The group’s original tailgate location in the mid-80s was in a parking lot outside of the track between turns three and four called “the tank.” After 15 years at that party spot, a change in camping policy at the speedway forced the group to find another locale.

Looking for a new spot, Weiglein and his crew settled in at the Coca-Cola lot for about 15 years. The Coke lot in those days could best be described as a weekend-long party. “Man, we have seen some things there,” he said.

“We would set our alarms early before the bomb would go off so we could wake up and watch the cars race inside like a demolition derby,” Weiglein said. “Cars would hit and knock each other out of the way because they were trying to get a good seat in the infield.” Unfortunately, another speedway change forced the clan to seek another spot.

For the last eight years, the group’s tailgate and camping home has been close to the old “tank” location.

“There’s this little elementary school right off of 30th Street,” Weiglein said. “We’re the first people there on Saturday mornings so we can get the goalposts on the football field because they help us with our tarps.”

“When we get there, we get set up and have a few beverages and maybe eat a hot dog or burger, and then we play wiffle ball,” Weiglein said.

A significant part of the tailgate over the years has been the fiercely contested wiffle ball game. Traditionally the game has seen the “older” guys take on the “younger” guys. The term “older” is used loosely as they are only two years older. “We literally beat the older guys every time for years,” Weiglein said. “They finally beat us, and we took a break.” This year the game was reinstated with the father squaring off against the sons.

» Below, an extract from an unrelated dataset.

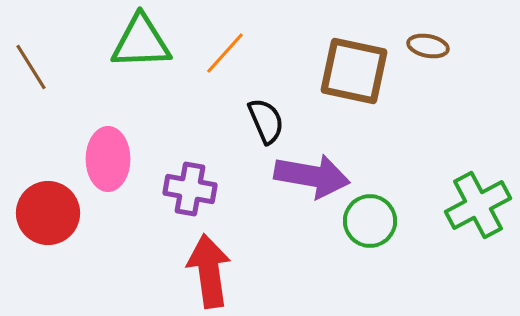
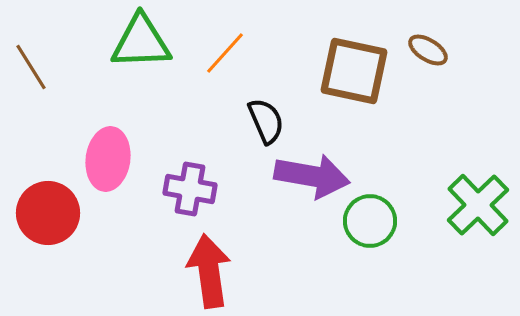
brown ellipse: moved 4 px down; rotated 21 degrees clockwise
pink ellipse: rotated 8 degrees clockwise
green cross: rotated 16 degrees counterclockwise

As for the tailgate food, the meal planning and preparation go like clockwork. “My brother gets hamburgers and hot dogs. My buddy brings the grill,” Weiglein said. Everyone else has something they are responsible for, but all are responsible for the weekend libations.

“I’m in charge of spicy brats and spicy chicken wings,” he said. “I literally inject my brats and wings with a Tabasco cayenne and Tabasco scorpion sauce formula.”

“I pre-fry my hot wings in oil so that when we are in the middle of tailgating, you just toss them on the grill,” he said. “They only take maybe ten minutes to crisp up.”

After the wiffle ball game, the guys usually get down to the business of eating the spicy brats and wings. “It takes the guys fifteen minutes to finish the first bite,” Weiglein says proudly. “They start sweating and coughing, and then they are ready for their second bite. “That’s how hot they are.”

With maturity and experience comes wisdom. “There is always a bunch of college students there that forget stuff,” Weiglein said. “They see us old guys and come over and ask for ketchup and things like that.”

That’s when the wily veterans begin their bartering that has been honed to perfection over the years. “We tell them if they bring over a six-pack, we will trade for some stuff they need.”

“We always bring extra to help the young guys out,” Weiglein said with a laugh.

The group usually polishes off the last of the brats and wings as the sun starts to go down. At that point, the old stories, larger than the year before, are retold.

“It is camaraderie, and everyone is in such a good mood,” Weiglien says. “Everyone has a great time. We really make an effort to keep this tailgating tradition alive.”

After the guys survive the night-long poker match they try to catch a few hours of sleep and “shower” before heading off to the track to watch the Indy 500.

“It’s unbelievable that we’ve been able to keep it together,” he said. “Now we’re bringing five of our sons this year to pass the tradition on.”

And for the record, the dads emerged victorious by a score of 9-6 in the wiffle ball game and hold bragging rights for the next 365 days.